The court also took note of the absurd event at the White House between Trump and El Salvador’s president: “Today, both the United States and the El Salvadoran governments disclaim any authority and/or responsibility to return Abrego Garcia. See President Trump Participates in a Bilateral Meeting with the President of El Salvador, WHITE HOUSE (Apr. 14, 2025). We are told that neither government has the power to act. The result will be to leave matters generally and Abrego Garcia specifically in an interminable limbo without recourse to law of any sort.”
The opinion then highlights recent calls to impeach judges and ignore court orders (including by the vice president), and how dangerous both are: “This is a losing proposition all around.
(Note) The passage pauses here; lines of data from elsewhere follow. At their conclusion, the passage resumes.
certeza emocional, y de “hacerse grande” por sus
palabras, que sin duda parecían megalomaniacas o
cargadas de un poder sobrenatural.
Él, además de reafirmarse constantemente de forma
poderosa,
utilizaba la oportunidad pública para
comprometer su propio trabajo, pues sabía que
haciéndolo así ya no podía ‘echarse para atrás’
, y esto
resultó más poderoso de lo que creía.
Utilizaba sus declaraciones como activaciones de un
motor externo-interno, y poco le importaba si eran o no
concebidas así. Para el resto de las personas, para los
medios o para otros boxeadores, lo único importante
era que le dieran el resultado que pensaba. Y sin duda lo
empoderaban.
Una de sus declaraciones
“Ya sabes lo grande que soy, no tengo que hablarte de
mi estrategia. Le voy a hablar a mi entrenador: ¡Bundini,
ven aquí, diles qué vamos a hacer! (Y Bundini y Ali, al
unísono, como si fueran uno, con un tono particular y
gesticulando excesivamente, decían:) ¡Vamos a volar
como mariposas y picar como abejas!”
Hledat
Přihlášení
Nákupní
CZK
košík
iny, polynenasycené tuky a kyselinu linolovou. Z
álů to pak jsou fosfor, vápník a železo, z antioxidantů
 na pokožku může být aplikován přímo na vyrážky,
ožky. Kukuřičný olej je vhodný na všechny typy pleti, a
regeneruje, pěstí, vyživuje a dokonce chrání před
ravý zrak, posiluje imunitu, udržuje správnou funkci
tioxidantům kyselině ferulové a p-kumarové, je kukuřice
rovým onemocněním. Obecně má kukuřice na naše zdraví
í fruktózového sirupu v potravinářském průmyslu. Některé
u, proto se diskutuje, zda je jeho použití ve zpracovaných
The Judiciary will lose much from the constant intimations of its illegitimacy, to which by dent of custom and detachment we can only sparingly reply. The Executive will lose much from a public perception of its lawlessness and all of its attendant contagions. The Executive may succeed for a time in weakening the courts, but over time history will script the tragic gap between what was and all that might have been, and law in time will sign its epitaph.”
The court closes by challenging the Trump Administration to uphold the rule of law: “We yet cling to the hope that it is not naïve to believe our good brethren in the Executive Branch perceive the rule of law as vital to the American ethos. This case presents their unique chance to vindicate that value and to summon the best that is within us while there is still time.”
That part won’t happen, of course.
But kudos to Judge Wilkinson and his colleagues for explaining to America the stakes of this case, and this moment. We can only hope that at least two conservative-leaning justices at the Supreme Court listen to a man they would have spent their younger years looking up to. Heck, they probably tried to clerk for him.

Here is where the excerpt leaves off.